The first takes place after Saul, instilling upon Rebecca the importance of education, takes her to see a Jewish version of Hamlet, staged by Connor as a comic highlight. When told that Hamlet has an Oedipus complex, the riposte is “Oedipus Schmoedipus, what does it matter as long as he loves his mother?”. The show’s other main characters include Rebecca’s husband Nathan, an ambitious strike breaker (convincingly wily James Mack) her close friend Bella (sweetly sympathetic Grace Andrews), and Ben, the young man in love with Bella and finding success as a vendor of gramophones (ardent Ryan Van Champion).

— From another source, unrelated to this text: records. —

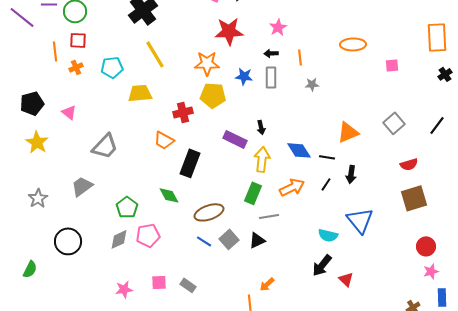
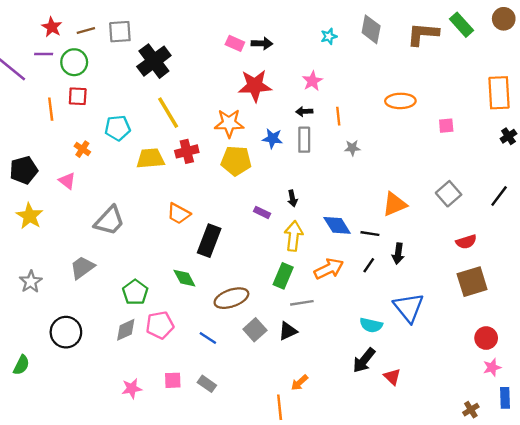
orange cross: (76, 67) -> (82, 149), moved, turned -32
red cross: (183, 112) -> (187, 151), moved
purple rectangle: (235, 139) -> (262, 212), size x0.6
blue line: (204, 241) -> (208, 338), moved

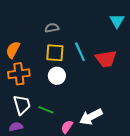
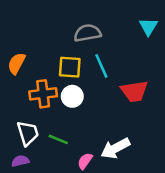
gray semicircle: (52, 28) -> (87, 33), moved, size x1.5
red trapezoid: (106, 59) -> (134, 91), moved
orange cross: (19, 74) -> (43, 94), moved

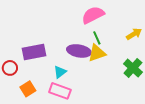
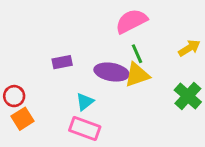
purple rectangle: (34, 52) -> (62, 62), moved, size x0.6
orange square: (28, 89) -> (23, 119), moved

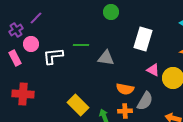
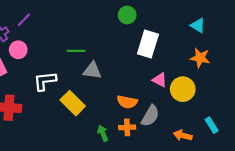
green circle: (111, 12) -> (127, 15), moved
white L-shape: (53, 56) -> (45, 81), moved
gray triangle: (106, 58) -> (92, 71), moved
yellow rectangle: (78, 105) -> (73, 103), moved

Rebecca herself earns money to survive with her son by working in a sweatshop, the scene of a later tragedy. (The programme-book includes a photograph of the one destroyed by fire in Bangladesh at the end of April, indicating that some things never change.) David, Rebecca’s son, seems to have presented a casting problem, for he is played by a remarkably tall young man, which is jarring, particularly when he and his father duet ‘Yankee boy’ and David is taller.

The imaginative set design is by Susannah Henry, who has the locations seamlessly changing from ship’s-hold to streets, apartments, sweatshops, cafes and a theatre, all against a backdrop of skyscrapers blackly outlined against a red sky. The orchestra is splendid, lyrically sweet for the ballads and attacking the rhythm-numbers with style. Richard Howell’s lighting is central to creating mood. Rags is a powerful, moving and constantly engaging show with a gorgeous score. Guildhall School of Music and the creative team are to be congratulated for giving us the chance to experience its pleasures.